Assignment: Without copying any picture, transcribe exactly the lines of the data below from the one containing "Medios de pago" through the one containing "Los comentarios están cerrados.".

[Saved data entries]
BEGIN

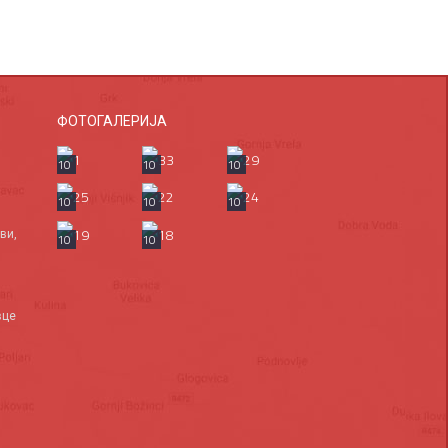
ФОТОГАЛЕРИЈА
10
10
10
10
10
10
ви,
10
10
вце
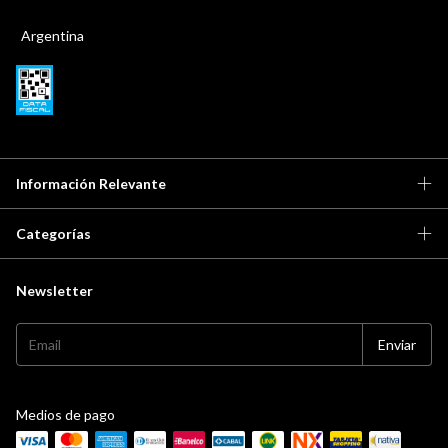
Argentina
Información Relevante
Categorías
Newsletter
Medios de pago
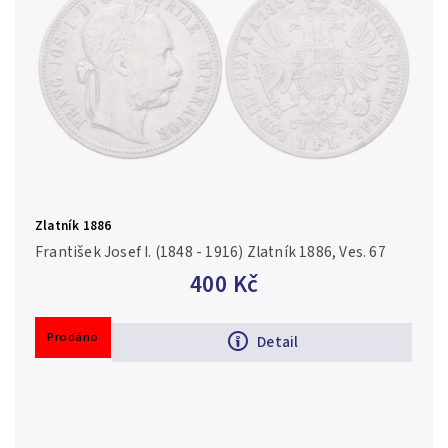
Zlatník 1886
František Josef I. (1848 - 1916) Zlatník 1886, Ves. 67
400 Kč
Prodáno
Detail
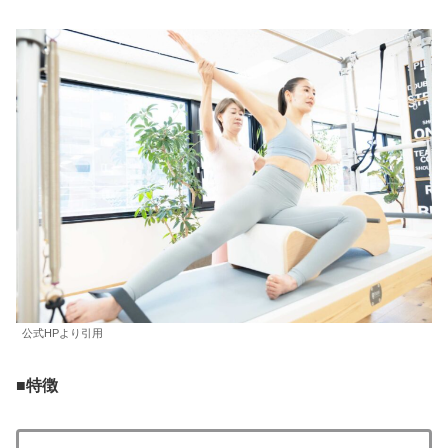
公式HPより引用
■
特徴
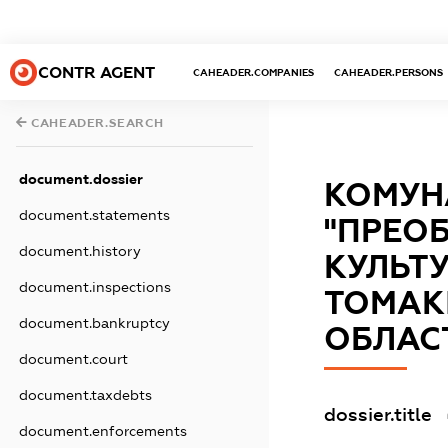
CONTR AGENT
CAHEADER.COMPANIES
CAHEADER.PERSONS
CAHEADER.SEARCH
document.dossier
КОМУН
document.statements
"ПРЕО
document.history
КУЛЬТУ
document.inspections
ТОМАК
document.bankruptcy
ОБЛАС
document.court
document.taxdebts
dossier.title
document.enforcements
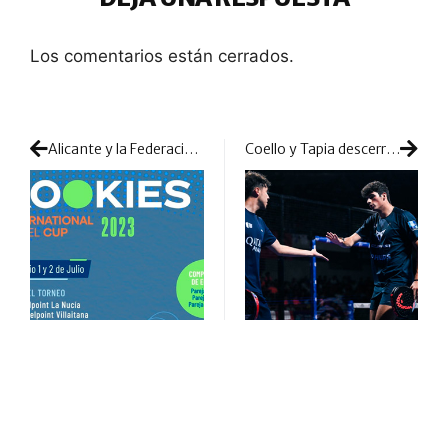
Los comentarios están cerrados.
Alicante y la Federación Valenciana estrenarán el primer torneo por equipos internacionales de menores
Coello y Tapia descerrajaron la final en La Rioja: los mejores momentos de su segundo título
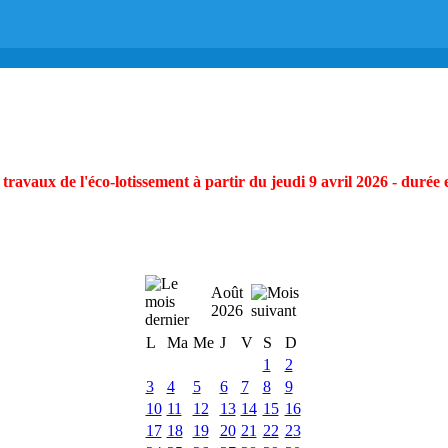
ravaux de l'éco-lotissement à partir du jeudi 9 avril 2026 - durée 
Août
2026
L
Ma
Me
J
V
S
D
1
2
3
4
5
6
7
8
9
10
11
12
13
14
15
16
17
18
19
20
21
22
23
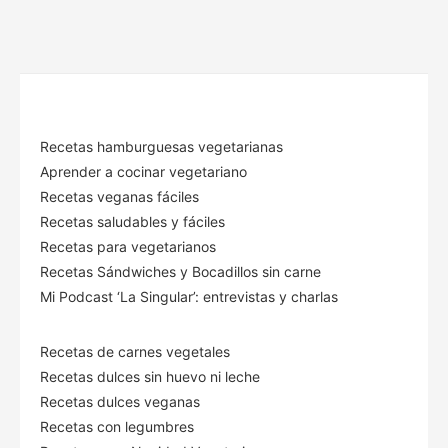
Recetas hamburguesas vegetarianas
Aprender a cocinar vegetariano
Recetas veganas fáciles
Recetas saludables y fáciles
Recetas para vegetarianos
Recetas Sándwiches y Bocadillos sin carne
Mi Podcast ‘La Singular’: entrevistas y charlas
Recetas de carnes vegetales
Recetas dulces sin huevo ni leche
Recetas dulces veganas
Recetas con legumbres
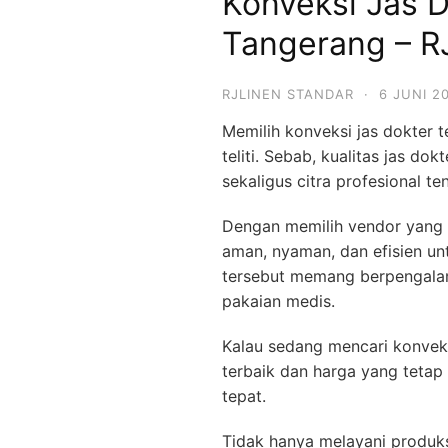
Konveksi Jas D
Tangerang – R
RJLINEN STANDAR
·
6 JUNI 2
Memilih konveksi jas dokter
teliti. Sebab, kualitas jas 
sekaligus citra profesional t
Dengan memilih vendor yang 
aman, nyaman, dan efisien unt
tersebut memang berpengala
pakaian medis.
Kalau sedang mencari konve
terbaik dan harga yang tetap 
tepat.
Tidak hanya melayani produks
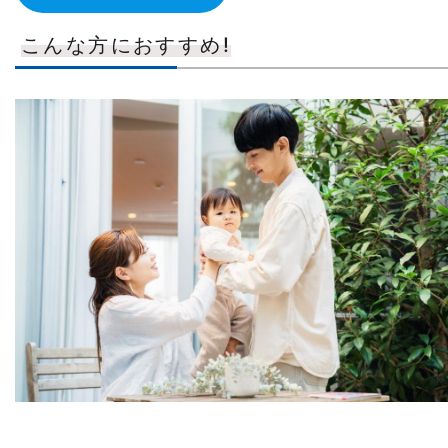
こんな方におすすめ!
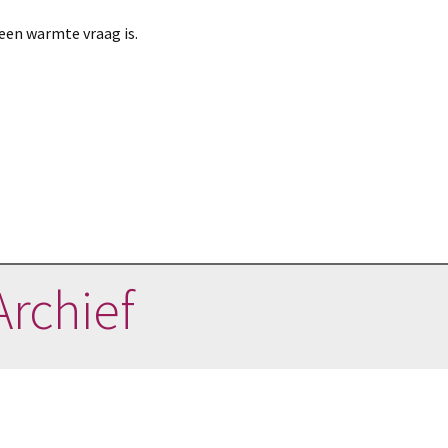
geen warmte vraag is.
Archief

END

Exercise answer:
Medios de pago
Zlatník 1886
František Josef I. (1848 - 1916) Zlatník 1886, Ves. 67
400 Kč
Prodáno
Detail
公式HPより引用
■
特徴
CONTR AGENT
CAHEADER.COMPANIES
CAHEADER.PERSONS
CAHEADER.SEARCH
document.dossier
КОМУН
document.statements
"ПРЕО
document.history
КУЛЬТУ
document.inspections
ТОМАК
document.bankruptcy
ОБЛАС
document.court
document.taxdebts
dossier.title
document.enforcements
Los comentarios están cerrados.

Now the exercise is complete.